A economia cabo-verdiana subdivide-se em três sectores de actividade, o sector primário, particularmente a agricultura, o secundário, sobretudo construção e o terciário, onde se destacam os subsectores do turismo, dos transportes, da banca e seguros. O forte crescimento económico registado em Cabo Verde, no decurso da última década, modificou profundamente a sua estrutura económica, consagrando a hegemonia do sector dos serviços e perda de importância em termos valor acrescentado do sector primário, em particular a agricultura. Recentemente, o sector terciário conheceu o crescimento mais forte. O sector secundário é dominado pelo subsector da construção que representa cerca de 29,4% do PIB. Apesar de fundamental na criação da base produtiva do país, o crescimento do sector industrial continua largamente condicionado pela necessidade de importação de matérias-primas.
Sector Primário
O sector primário foi progressivamente perdendo peso na economia na medida em que a adversidade das condições climatéricas locais não permite que os rendimentos agrícolas sejam significativos o que associado ao nível de tecnologia incipiente, não propicia ganhos de produtividade relevante. A posição geográfica do arquipélago, no prolongamento da região sahelina, marcada por períodos de seca prolongada e pluviosidade muito irregular, estão na origem da prática de uma agricultura de subsistência. Dados do Instituto Nacional de Estatísticas apontam para uma quebra de 9% para 6%, no período 1999 a 2006, atribuída a sucessivos maus anos agrícolas. A semelhança do que se verifica com o sector das pescas, peso da agricultura no PIB em 2006 (4,8%), mantém-se praticamente inalterado comparativamente a 2005 (5,2%). O sector da pesca, apesar das indústrias de transformação de pescado têm experimentado algum desenvolvimento com a instalação de algumas unidades industriais no Mindelo, representa ainda uma parte modesta no PIB (2%).
Sector Secundário
O crescimento do sector secundário, representando 17,6% do PIB em 2006, tem sido liderado pelo forte dinamismo da construção e pela retoma do sector da indústria que cresce actualmente ao mesmo ritmo que o PIB nominal.
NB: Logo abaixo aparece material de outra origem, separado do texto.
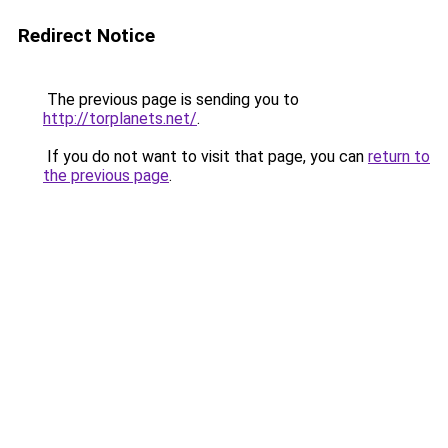
Redirect Notice
The previous page is sending you to
http://torplanets.net/
.
If you do not want to visit that page, you can
return to
the previous page
.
Após um período caracterizado por alguma flutuação, o peso da construção no PIB ascende a 18%, em 2006, apresentando fortes perspectivas de crescimento a julgar pela evolução positiva do nível de importações de material de construção (nomeadamente cimento, ferro, aço e outros materiais). O sector da Indústria, por seu turno representa em 2006 cerca de 7% do PIB.
Sector Terciário
O sector terciário ocupa actualmente um papel de destaque na estrutura económica do país, impulsionado sobretudo pelo forte desempenho do sector dos serviços, que cresce a taxas superiores às do PIB. O sector dos serviços tem sido o que mais tem contribuído para o crescimento da economia nacional, consolidando o seu peso em termos do PIB em torno dos 70,65%. O crescimento da actividade do sector dos serviços tem sido largamente determinado pelo forte dinamismo do subsector do turismo aliado à evolução favorável dos transportes, da banca e dos seguros. O sector terciário assume importância capital na geração do emprego tendo em conta que grande parte da população activa encontra-se neste sector população, apresentando também maior propensão à atracção de investimentos privados. É no sector terciário, representativo de 69% do PIB, que se concentram vantagens comparativas que mais facilmente poderão ser transformadas em vantagens competitivas.